Lina begitu terpukul mendapati kenyataan perutnya kembali datar. Kempes seolah tidak pernah ada calon bayi di dalamnya. Wanita itu termangu dengan tatapan kosong di ranjang kamarnya. Klasin sudah memakaikan pakaian sang istri, lalu menelepon mertuanya agar datang dan membantunya menjaga Lina yang sangat syok.
Ibunya Lina menyentuh punggung tangan anak pertamanya itu, tampak gerakan pelan dari dua bola mata yang sayu.
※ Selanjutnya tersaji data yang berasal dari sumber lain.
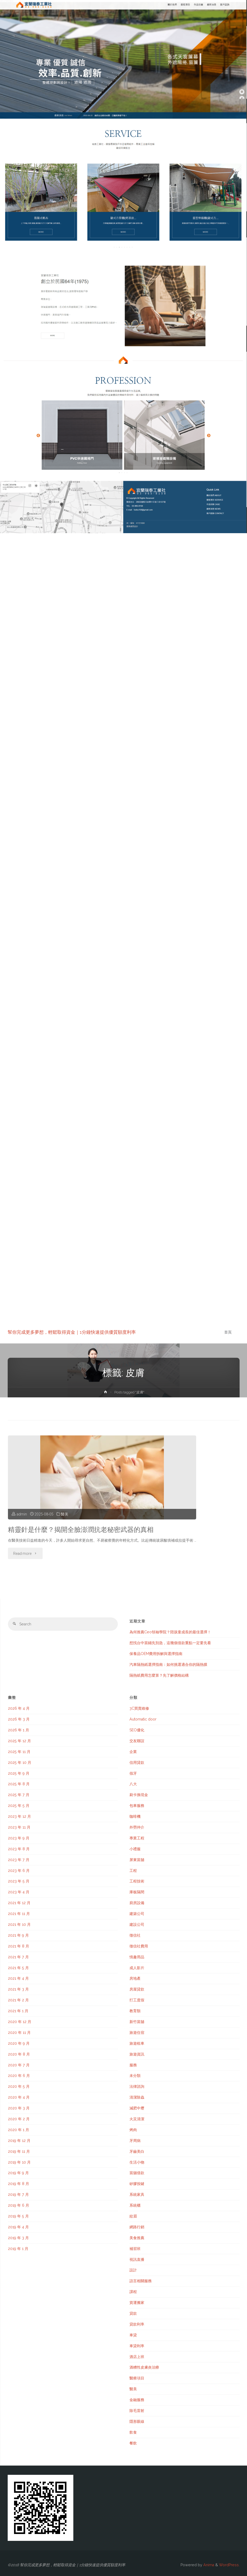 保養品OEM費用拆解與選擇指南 (155, 1654)
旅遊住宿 (136, 2032)
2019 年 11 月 (19, 2151)
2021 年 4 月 (18, 1978)
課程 (133, 2292)
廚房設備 (136, 1903)
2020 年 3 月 (19, 2108)
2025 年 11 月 (19, 1752)
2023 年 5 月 (18, 1881)
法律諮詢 (136, 2086)
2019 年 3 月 (18, 2238)
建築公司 (136, 1914)
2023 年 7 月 (18, 1860)
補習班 (135, 2249)
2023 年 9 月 (18, 1838)
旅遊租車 (136, 2043)
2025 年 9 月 (18, 1773)
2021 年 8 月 (18, 1946)
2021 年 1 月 (18, 2011)
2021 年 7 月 (18, 1957)
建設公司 (136, 1924)
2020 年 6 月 (19, 2075)
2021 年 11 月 (19, 1914)
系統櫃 (135, 2205)
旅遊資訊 (136, 2054)
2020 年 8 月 (19, 2054)
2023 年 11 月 (19, 1827)
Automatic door (142, 1719)
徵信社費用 (138, 1946)
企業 (133, 1752)
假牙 (133, 1773)
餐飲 (133, 2443)
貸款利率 (136, 2324)
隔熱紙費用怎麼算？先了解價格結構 (159, 1675)
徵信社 (135, 1935)
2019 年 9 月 (18, 2173)
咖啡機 (135, 1816)
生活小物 (136, 2162)
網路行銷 (136, 2227)
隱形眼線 (136, 2421)
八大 (133, 1784)
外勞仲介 (136, 1827)
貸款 (133, 2313)
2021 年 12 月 (19, 1903)
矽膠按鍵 (136, 2184)
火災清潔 (136, 2119)
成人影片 (136, 1968)
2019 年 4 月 (18, 2227)
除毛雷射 (136, 2410)
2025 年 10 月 (19, 1762)
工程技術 (136, 1881)
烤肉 (133, 2130)
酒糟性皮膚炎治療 (144, 2367)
Sedetik menoleh pada ibu yang sudah berada di dekatnya, lalu kembali diam. Tenggelam dalam dunia baru yang seolah memintanya untuk datang.
Suara isakan pilu mendadak terdengar lagi dari ibu tiga anak laki-laki tersebut.
"Buk, anakku hilang, Buk. Anakku dicuri!" jerit tangis yang awalnya berupa isakan kini berubah dengan suara pilu.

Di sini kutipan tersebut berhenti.